====== Working data ======
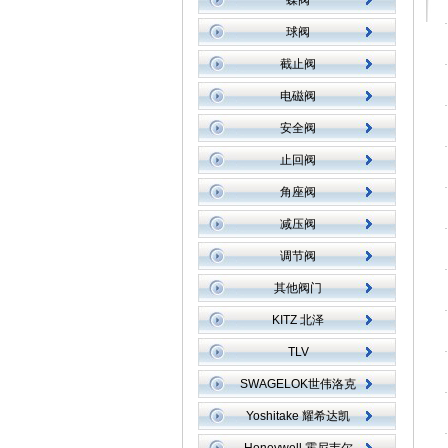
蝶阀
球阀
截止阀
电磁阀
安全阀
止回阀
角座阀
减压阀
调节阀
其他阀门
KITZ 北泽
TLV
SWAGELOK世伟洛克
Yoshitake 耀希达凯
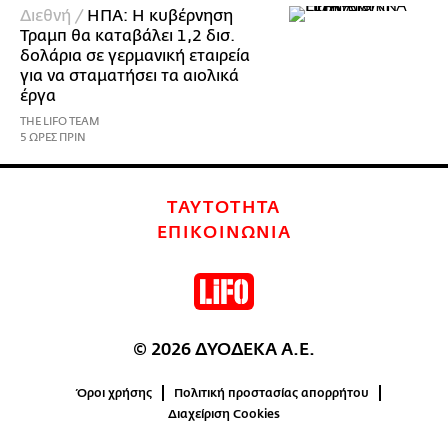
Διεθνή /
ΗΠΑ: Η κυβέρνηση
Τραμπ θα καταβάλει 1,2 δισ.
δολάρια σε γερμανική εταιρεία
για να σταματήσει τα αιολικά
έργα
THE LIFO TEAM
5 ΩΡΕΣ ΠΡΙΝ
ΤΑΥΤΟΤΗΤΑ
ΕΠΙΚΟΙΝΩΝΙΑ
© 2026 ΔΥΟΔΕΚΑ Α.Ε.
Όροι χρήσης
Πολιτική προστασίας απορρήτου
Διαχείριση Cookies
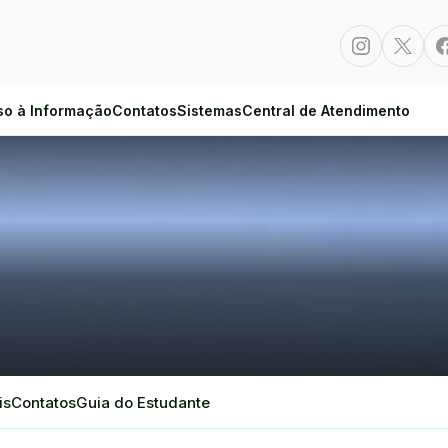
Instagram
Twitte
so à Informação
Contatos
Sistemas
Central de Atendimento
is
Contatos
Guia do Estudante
======
▶ [Task brief]
Leave out the pictures and return the listing exactly.

▶ [Response box]
蝶阀
球阀
截止阀
电磁阀
安全阀
止回阀
角座阀
减压阀
调节阀
其他阀门
KITZ 北泽
TLV
SWAGELOK世伟洛克
Yoshitake 耀希达凯
Διεθνή /
ΗΠΑ: Η κυβέρνηση
Τραμπ θα καταβάλει 1,2 δισ.
δολάρια σε γερμανική εταιρεία
για να σταματήσει τα αιολικά
έργα
THE LIFO TEAM
5 ΩΡΕΣ ΠΡΙΝ
ΤΑΥΤΟΤΗΤΑ
ΕΠΙΚΟΙΝΩΝΙΑ
© 2026 ΔΥΟΔΕΚΑ Α.Ε.
Όροι χρήσης
Πολιτική προστασίας απορρήτου
Διαχείριση Cookies
Instagram
Twitte
so à Informação
Contatos
Sistemas
Central de Atendimento
is
Contatos
Guia do Estudante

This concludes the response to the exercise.